A twist(er) in the tale
We (the local geology and palaeontology group) were in a huge
quarry In Rutland one Saturday. We'd
been collecting marine invertebrate fossils in the morning - I'd collected
enough fossil shellfish to make a decent gumbo.
There were mussels, horse mussels, clams, sea urchins, all from a warm,
tropical sea in the Jurassic, all living in their own trophic niches. Some of my friends found fish teeth – bony
fishes and hybodont (peg-toothed) sharks.

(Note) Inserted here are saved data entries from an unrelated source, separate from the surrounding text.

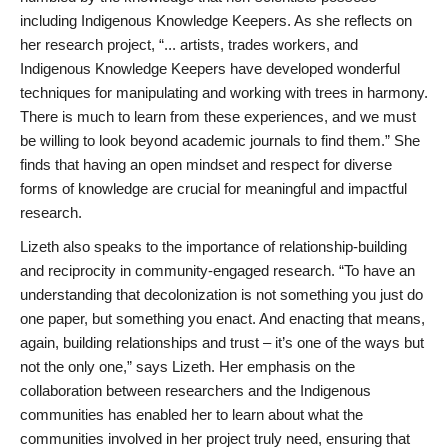
including Indigenous Knowledge Keepers. As she reflects on
her research project, “... artists, trades workers, and
Indigenous Knowledge Keepers have developed wonderful
techniques for manipulating and working with trees in harmony.
There is much to learn from these experiences, and we must
be willing to look beyond academic journals to find them.” She
finds that having an open mindset and respect for diverse
forms of knowledge are crucial for meaningful and impactful
research.
Lizeth also speaks to the importance of relationship-building
and reciprocity in community-engaged research. “To have an
understanding that decolonization is not something you just do
one paper, but something you enact. And enacting that means,
again, building relationships and trust – it’s one of the ways but
not the only one,” says Lizeth. Her emphasis on the
collaboration between researchers and the Indigenous
communities has enabled her to learn about what the
communities involved in her project truly need, ensuring that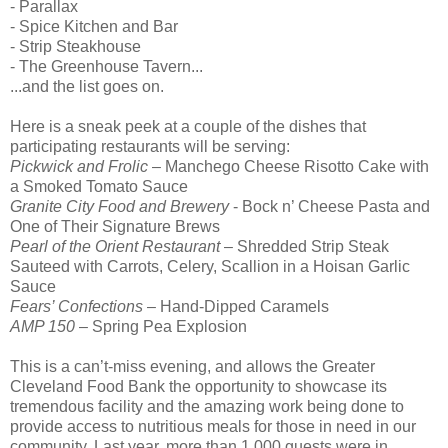
- Parallax
- Spice Kitchen and Bar
- Strip Steakhouse
- The Greenhouse Tavern...
...and the list goes on.
Here is a sneak peek at a couple of the dishes that
participating restaurants will be serving:
Pickwick and Frolic
– Manchego Cheese Risotto Cake with
a Smoked Tomato Sauce
Granite City Food and Brewery
- Bock n’ Cheese Pasta and
One of Their Signature Brews
Pearl of the Orient Restaurant
– Shredded Strip Steak
Sauteed with Carrots, Celery, Scallion in a Hoisan Garlic
Sauce
Fears’ Confections
– Hand-Dipped Caramels
AMP 150
– Spring Pea Explosion
This is a can’t-miss evening, and allows the Greater
Cleveland Food Bank the opportunity to showcase its
tremendous facility and the amazing work being done to
provide access to nutritious meals for those in need in our
community. Last year, more than 1,000 guests were in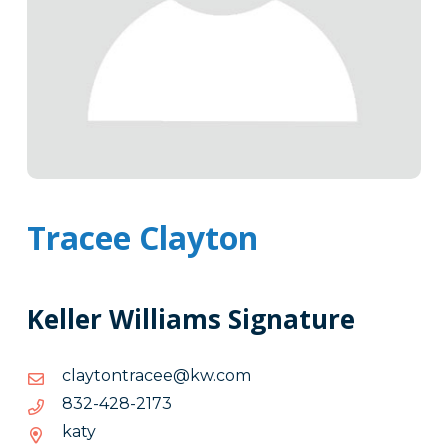
Tracee Clayton
Keller Williams Signature
moc.wk@eecartnotyalc
moc.wk@eecartnotyalc
3712-
3712-824-238
824-
katy
238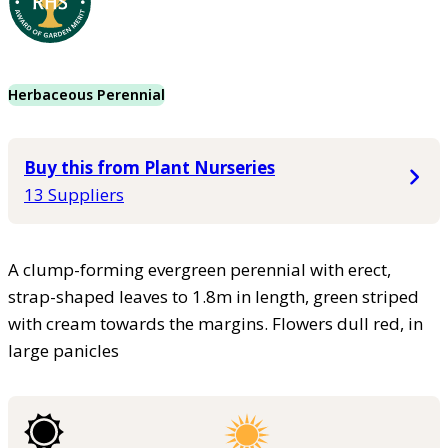
Herbaceous Perennial
Buy this from Plant Nurseries
13 Suppliers
A clump-forming evergreen perennial with erect,
strap-shaped leaves to 1.8m in length, green striped
with cream towards the margins. Flowers dull red, in
large panicles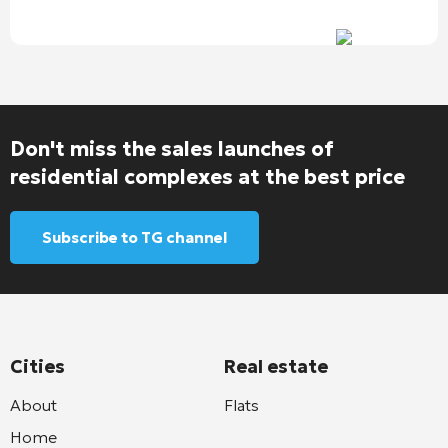
Don't miss the sales launches of
residential complexes at the best price
Subscribe to TG channel
Cities
Real estate
About
Flats
Home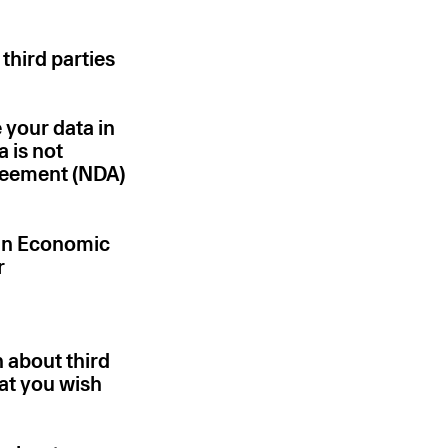
 third parties
 your data in
a is not
greement (NDA)
ean Economic
r
 about third
hat you wish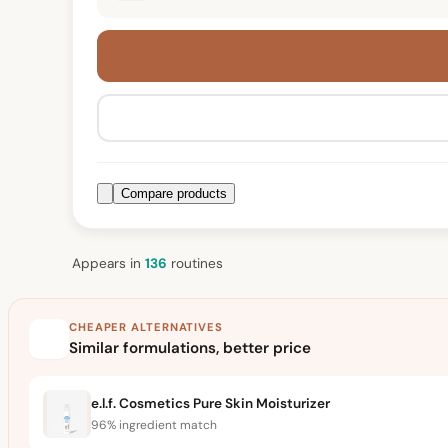
Compare products
Appears in
136
routine
s
CHEAPER ALTERNATIVES
Similar formulations, better price
e.l.f. Cosmetics Pure Skin Moisturizer
96% ingredient match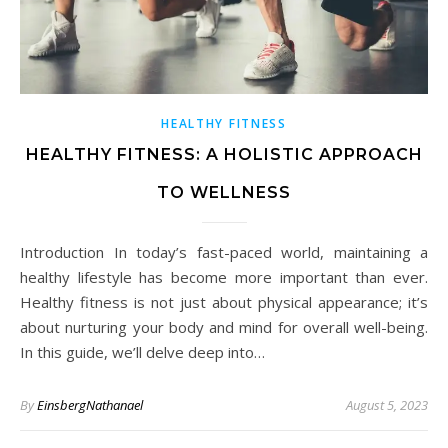
HEALTHY FITNESS
HEALTHY FITNESS: A HOLISTIC APPROACH
TO WELLNESS
Introduction In today’s fast-paced world, maintaining a
healthy lifestyle has become more important than ever.
Healthy fitness is not just about physical appearance; it’s
about nurturing your body and mind for overall well-being.
In this guide, we’ll delve deep into…
By
EinsbergNathanael
August 5, 2023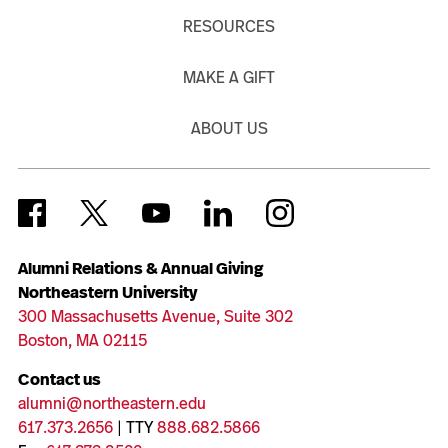
RESOURCES
MAKE A GIFT
ABOUT US
Alumni Relations & Annual Giving
Northeastern University
300 Massachusetts Avenue, Suite 302
Boston, MA 02115
Contact us
alumni@northeastern.edu
617.373.2656
| TTY
888.682.5866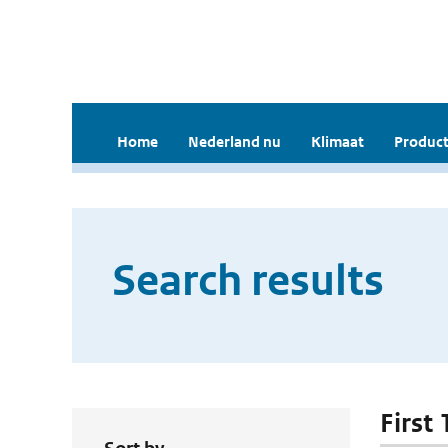
Home
Nederland nu
Klimaat
Product
Search results
First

During the morning, the sky had become more threatening, and
we had to run to try (and fail) to avoid the downpour that came with a
thunderstorm. Luckily, this quarry has
excellent facilities including a warm, dry room with a coffee machine, chairs
and tables. It’s not a pretty room but it’s a very welcome one. Anyway, this was a good time to have lunch,
so we did, then we started to move out to another area with rocks and fossils
deposited in a freshwater environment.
I was a little behind some of the others, as I’d stopped to chat to one of the group who was still eating his lunch. As I was walking to join the others, I looked up at the sky behind me and saw this. Being me, I took a quick snap even though I hadn’t realised what I was looking at – you don’t expect to see something like this funnel cloud. It was only when I saw the structures in this photo on my laptop screen that evening that I realised what I’d seen! It was rapidly moving away from us and it was pretty much over the horizon by the time I caught up with everyone, and they were more interested in looking down and at coprolites than the sky. I was probably the only person in the group to have seen this, and I suspect that minus this evidence, I’d not be believed when I tell the tale!